'''

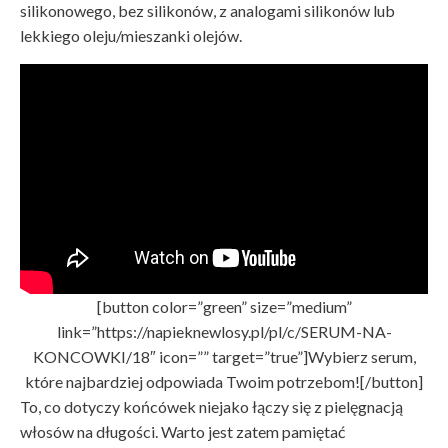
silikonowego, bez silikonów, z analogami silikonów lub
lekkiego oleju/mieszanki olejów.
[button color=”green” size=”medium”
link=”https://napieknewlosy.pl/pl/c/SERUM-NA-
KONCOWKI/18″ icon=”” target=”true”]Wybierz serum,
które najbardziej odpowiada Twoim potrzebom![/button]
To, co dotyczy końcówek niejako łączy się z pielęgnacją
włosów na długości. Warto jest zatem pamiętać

'''
'''

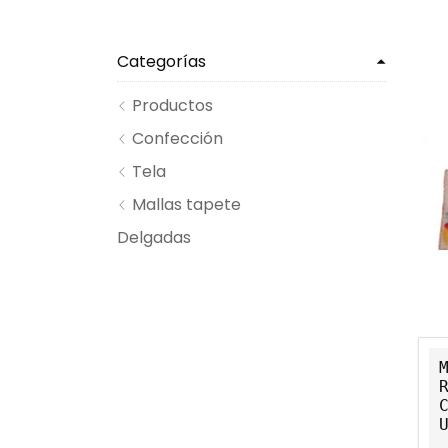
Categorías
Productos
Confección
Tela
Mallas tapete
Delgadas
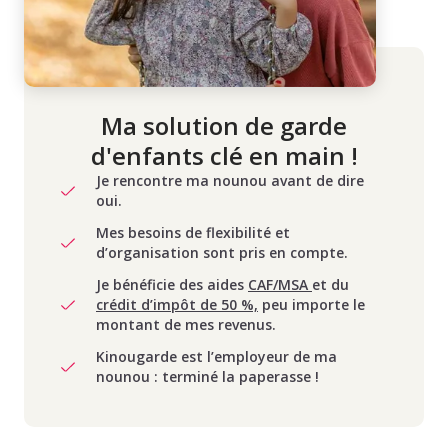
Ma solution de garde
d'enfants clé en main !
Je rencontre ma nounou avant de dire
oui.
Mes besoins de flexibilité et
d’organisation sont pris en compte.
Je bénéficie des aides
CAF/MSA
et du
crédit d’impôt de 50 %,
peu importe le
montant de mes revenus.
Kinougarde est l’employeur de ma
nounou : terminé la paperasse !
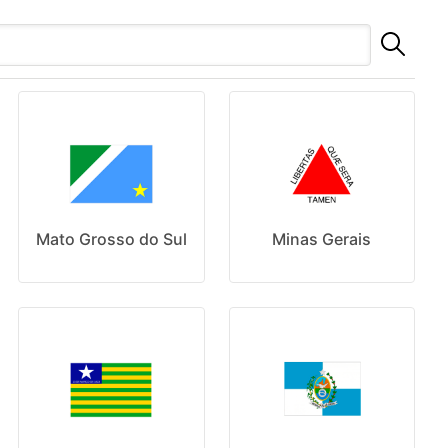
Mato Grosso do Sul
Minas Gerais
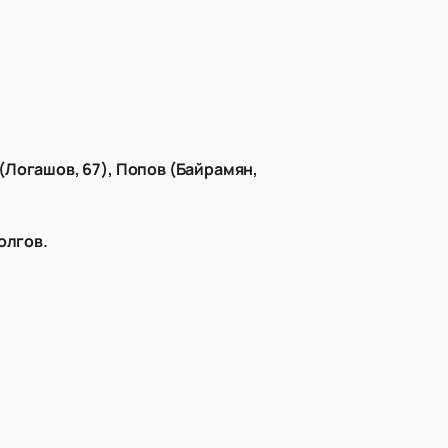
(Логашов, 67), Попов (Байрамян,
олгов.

'''
'''

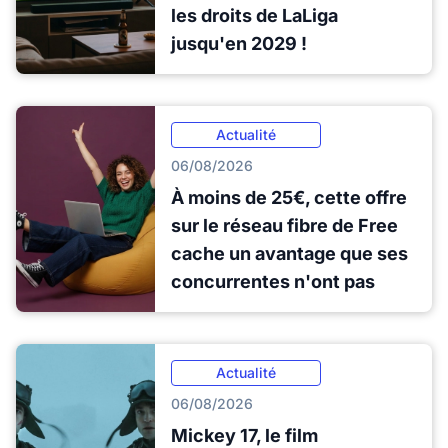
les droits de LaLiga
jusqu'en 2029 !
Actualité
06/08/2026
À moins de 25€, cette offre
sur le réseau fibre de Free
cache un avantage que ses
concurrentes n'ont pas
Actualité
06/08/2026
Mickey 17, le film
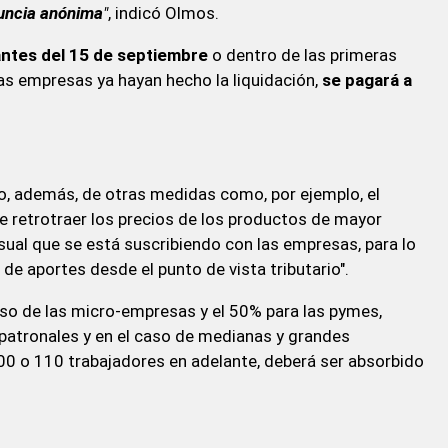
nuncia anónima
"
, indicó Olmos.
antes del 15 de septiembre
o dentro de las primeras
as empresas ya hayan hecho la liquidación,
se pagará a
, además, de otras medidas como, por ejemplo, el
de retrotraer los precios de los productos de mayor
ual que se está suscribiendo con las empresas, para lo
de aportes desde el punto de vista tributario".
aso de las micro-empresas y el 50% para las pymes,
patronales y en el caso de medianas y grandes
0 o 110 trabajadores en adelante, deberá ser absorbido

'''

**REQUIRED ACTION**
For the lines above, output exactly those from the line containing "de aportes desde" through the line containing "0 o 110 trabajadores", and skip the others.

**RESULT FOR THIS TASK**
de aportes desde el punto de vista tributario".
aso de las micro-empresas y el 50% para las pymes,
patronales y en el caso de medianas y grandes
0 o 110 trabajadores en adelante, deberá ser absorbido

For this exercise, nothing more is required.